# TASK DIRECTIONS:
Each line from the one containing "Не нашли ответ" through the end of the entries below should be transcribed exactly, and no other line.

(MATERIAL PROVIDED)

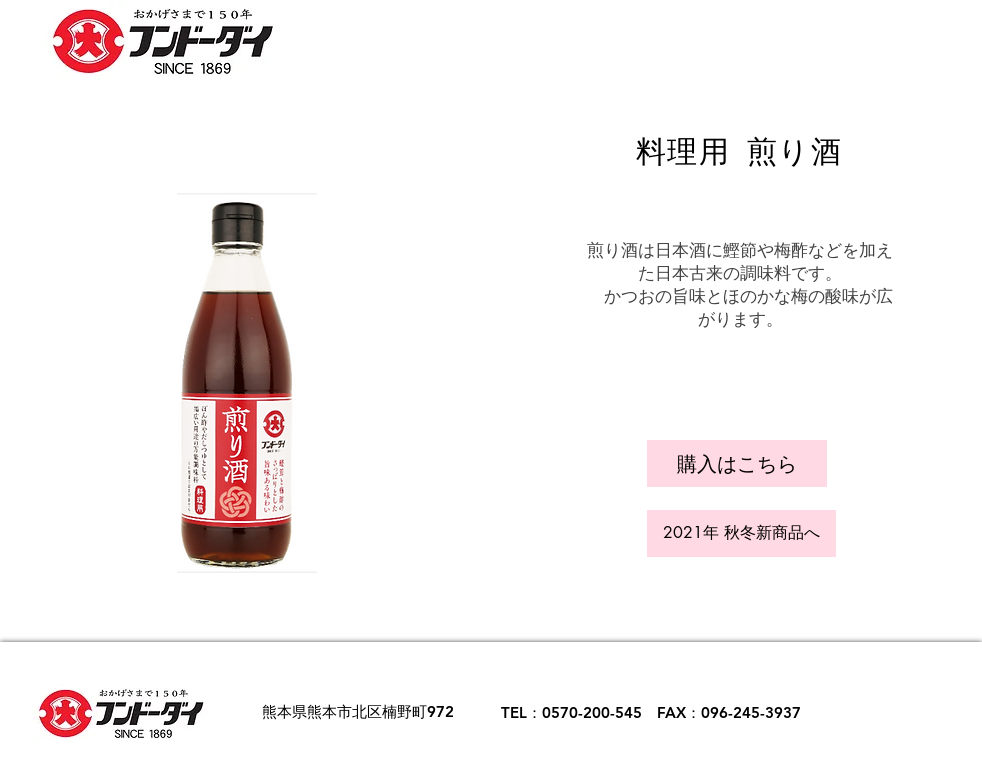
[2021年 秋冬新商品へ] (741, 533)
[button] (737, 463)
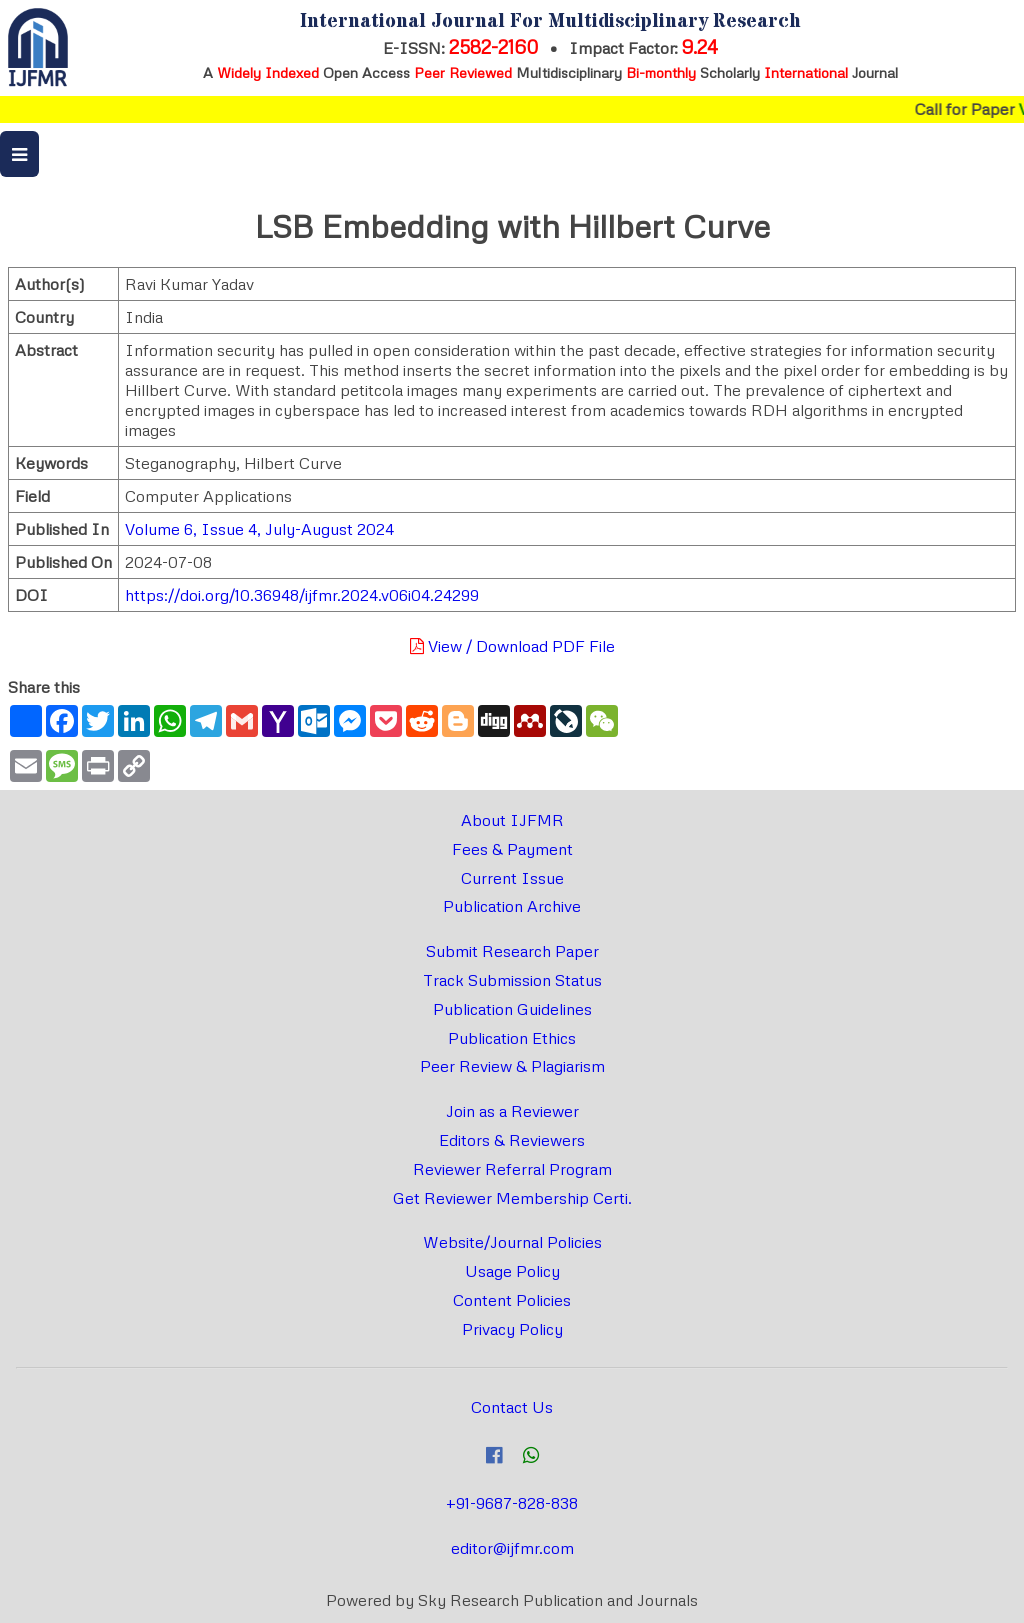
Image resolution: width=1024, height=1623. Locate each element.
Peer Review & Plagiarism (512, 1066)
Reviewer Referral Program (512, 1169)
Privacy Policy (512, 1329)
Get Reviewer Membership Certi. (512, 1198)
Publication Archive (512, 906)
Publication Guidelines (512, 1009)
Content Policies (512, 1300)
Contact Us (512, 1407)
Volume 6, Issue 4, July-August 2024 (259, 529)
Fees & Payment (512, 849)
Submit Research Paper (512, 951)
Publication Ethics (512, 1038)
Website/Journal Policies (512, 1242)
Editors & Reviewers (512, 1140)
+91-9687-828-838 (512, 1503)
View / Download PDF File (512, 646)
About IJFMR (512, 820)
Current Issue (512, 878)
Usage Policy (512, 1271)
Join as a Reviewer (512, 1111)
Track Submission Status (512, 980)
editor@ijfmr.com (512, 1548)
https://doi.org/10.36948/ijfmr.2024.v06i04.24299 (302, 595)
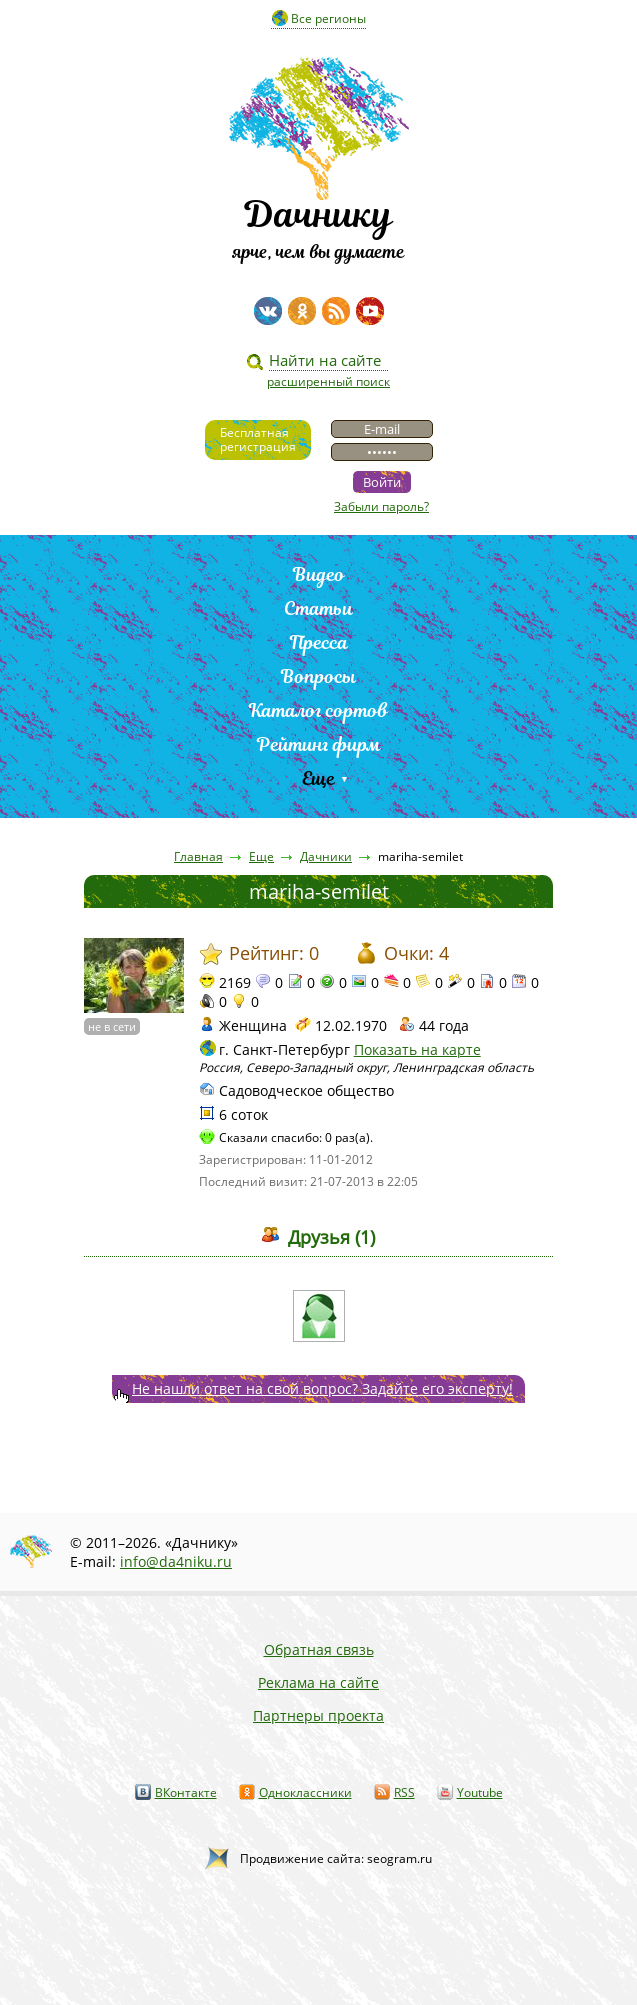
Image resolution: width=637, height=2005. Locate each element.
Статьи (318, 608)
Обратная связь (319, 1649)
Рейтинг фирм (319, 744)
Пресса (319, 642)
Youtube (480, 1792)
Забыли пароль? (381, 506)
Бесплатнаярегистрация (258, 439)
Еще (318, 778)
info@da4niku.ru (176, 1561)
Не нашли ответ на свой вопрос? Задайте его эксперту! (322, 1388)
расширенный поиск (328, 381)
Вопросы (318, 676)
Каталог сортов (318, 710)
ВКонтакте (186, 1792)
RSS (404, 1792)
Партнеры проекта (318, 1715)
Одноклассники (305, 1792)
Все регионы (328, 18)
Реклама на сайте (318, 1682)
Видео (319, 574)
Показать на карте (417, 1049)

(End MATERIAL PROVIDED)

# RESPONSE TO THIS TASK:
Не нашли ответ на свой вопрос? Задайте его эксперту! (322, 1388)
расширенный поиск (328, 381)
Вопросы (318, 676)
Каталог сортов (318, 710)
ВКонтакте (186, 1792)
RSS (404, 1792)
Партнеры проекта (318, 1715)
Одноклассники (305, 1792)
Все регионы (328, 18)
Реклама на сайте (318, 1682)
Видео (319, 574)
Показать на карте (417, 1049)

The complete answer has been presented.